Just felt like posting some pics of the lipizzan horse I'm riding four days a week  He's 22 years old! Enjoy!

















April 06 (when I started riding him!)

















May 06 (I miss that long mane..!)

















June 06

























July 06









October 06









November 06

































December 06

















January 07

















February 07


----------



## Prince#Rider (Dec 29, 2006)

I love the last picture! It is SO cute


----------



## englishcowgrl (Jan 24, 2007)

i love the black and white one and the last one..i love lipizzan's, i think they are awesome and beautiful!, you are very lucky


----------



## Christina (Feb 23, 2007)

Funny? Ok.. :roll: 
Thank you Prince Rider and englishcowgirl!


----------



## Our boyjack (Jan 21, 2007)

Thanks they are really lovely to look at, you look like you have heaps of fun with him. 

:lol:


----------



## * Dusky Cowgirl * (Feb 21, 2007)

Hey could i make you a pic with those photos? 
Thanks 
-Dusky xoxoxo


----------



## Friesian Mirror (Jan 11, 2007)

All of those pictures are great! My favorite is the last one


----------



## Christina (Feb 23, 2007)

Thank you guys 



* Dusky Cowgirl * said:


> Hey could i make you a pic with those photos?
> Thanks
> -Dusky xoxoxo


Off course, I'd love that!!


----------



## Surprise (Mar 2, 2007)

wow!! heÂ´s a very beautiful horse! how long do you ride him? is he easy to ride or difficult?


----------



## Christina (Feb 23, 2007)

If you ask me how long I've been riding him, it's a year in a month  I started riding him 9th of April  He is not a very complicated horse to ride, but he is very slow!

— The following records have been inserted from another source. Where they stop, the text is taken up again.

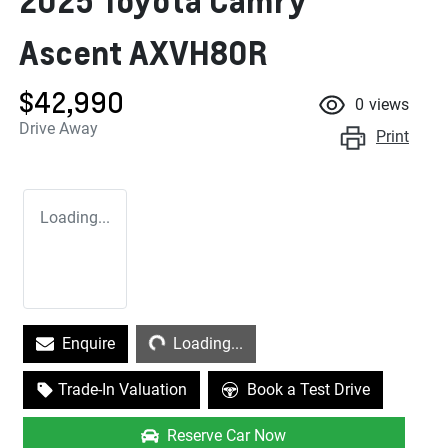
2025 Toyota Camry
Ascent AXVH80R
$42,990
0
views
Drive Away
Print
Loading...
Loading...
Enquire
Loading...
Trade-In Valuation
Book a Test Drive
Reserve Car Now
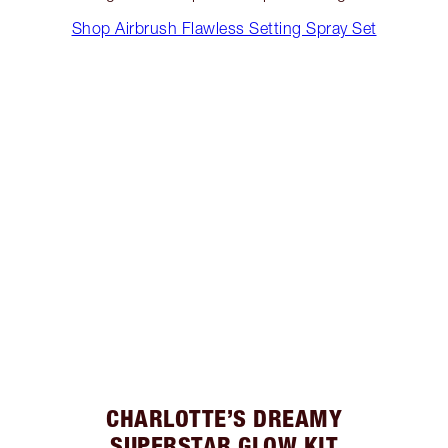
Shop Airbrush Flawless Setting Spray Set
CHARLOTTE’S DREAMY
SUPERSTAR GLOW KIT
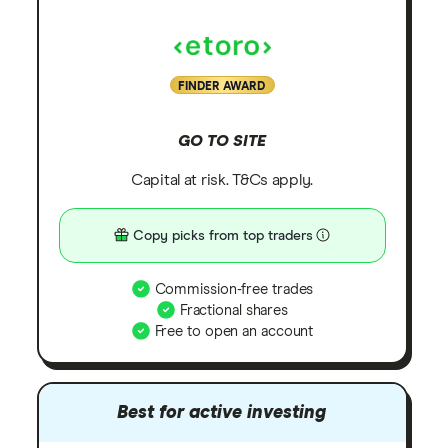
FINDER AWARD
GO TO SITE
Capital at risk. T&Cs apply.
Copy picks from top traders
Commission-free trades
Fractional shares
Free to open an account
Best for active investing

So you'll have to use a lot of legs on him!  

Here's two videos of me riding him: 
http://www.youtube.com/watch?v=TH0aSftgPZI
http://www.youtube.com/watch?v=yqoKIRijD-M


----------



## sparky (Dec 14, 2006)

You both look like you have a lot of fun together. The last picture is just so beautiful.


----------



## Kiki (Feb 7, 2007)

Those are soooooooooo cooooooooolllll!!!!!!!!!!!

Im must admit.......dont bash me........Lippzanners are not my Fav horse in the world but he's still gorgeous!!!!!


----------